Thursday, October 6, 2022

Ravenclaw: Clan Ollivander

 Ollivander

"the wand chooses the wizard"


Sigil: a wand and three stars, gold on grey

Skills: Wand-Lore (expert) | Creatures (advanced) | Herbology (advanced)


Close-mouthed and secretive, the Ollivanders are an ancient family. Never numerous or conventionally powerful, their status as the best wandmakers in Britain has assured the clan a certain prominence for centuries. While known for their hermit-like dedication to their craft, the grey-cloaked Ollivanders roam the backwaters and bylanes of the country seeking obscure woods and magical oddments.


Inspired ActionWandmaker’s Eye

You have an intuitive understanding for the deep, magical relationships that govern wands’ behavior, and can use them to your advantage. You may spend Inspiration to automatically succeed in disarming or counter-cursing an opponent whose wand you have observed, or avoid penalties when using another wizard’s wand. When you do this, invent some kind of symbolic justification for it involving some hitherto unrevealed magical property of the wands’ wood, core, etc.


FlawLure of Secrets

The Ollivanders are an eerie folk, drawn to see great magic, regardless of whether that magic is fair or foul. When you could act to prevent some dangerous magic and instead choose to simply observe it, you gain Inspiration.


Starting Equipment –pick two–

  1. Rowan sprig – Ward 1 (ud6)

  2. Tame bowtruckle

  3. Silver tape measure – obeys spoken commands, can extend out to 100 feet

  4. Vial of dragon blood – rare potion ingredient (ud3)

  5. Sachet of phoenix ash – causes any fire to burn furiously (ud3)
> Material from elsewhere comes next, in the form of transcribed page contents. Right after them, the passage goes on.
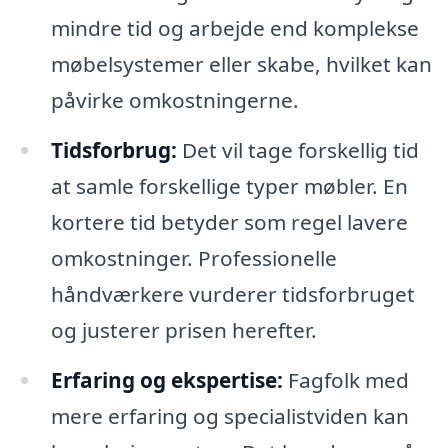
mindre tid og arbejde end komplekse
møbelsystemer eller skabe, hvilket kan
påvirke omkostningerne.
Tidsforbrug:
Det vil tage forskellig tid
at samle forskellige typer møbler. En
kortere tid betyder som regel lavere
omkostninger. Professionelle
håndværkere vurderer tidsforbruget
og justerer prisen herefter.
Erfaring og ekspertise:
Fagfolk med
mere erfaring og specialistviden kan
  6. Harp strung with unicorn hair – magically soothing

Names

  1. Alder

  2. Geraint

  3. Huon

  4. Elowen

  5. Ingrid

  6. Ophelia


Design Notes: wand-lore was very difficult to write because it's both a big evocative Harry Potter setting element and also completely slapdash, ad-hoc, and unexplored. In addition to that, Mr. Ollivander in the books is a very mystical and eerie figure despite not really doing anything. His mysticism and his eerieness are just vibes. Put them together and you have a strong impression of what the character type should feel like without much of anything solid to actually deliver on it.
My solutions (such as they are) were to make wand-lore and the Ollivander's mastery of it a mini-game of competitive bullshitting, and to give them a flaw that encourages you to play like Isildur in the Peter Jackson LotR movies or the gloomy anti-hero from a shonen manga. D&D is a game of cheap melodrama anyway.

Names: as good as "Garrick Ollivander" is, mythological tree names seemed more appropriate than repeated Gs.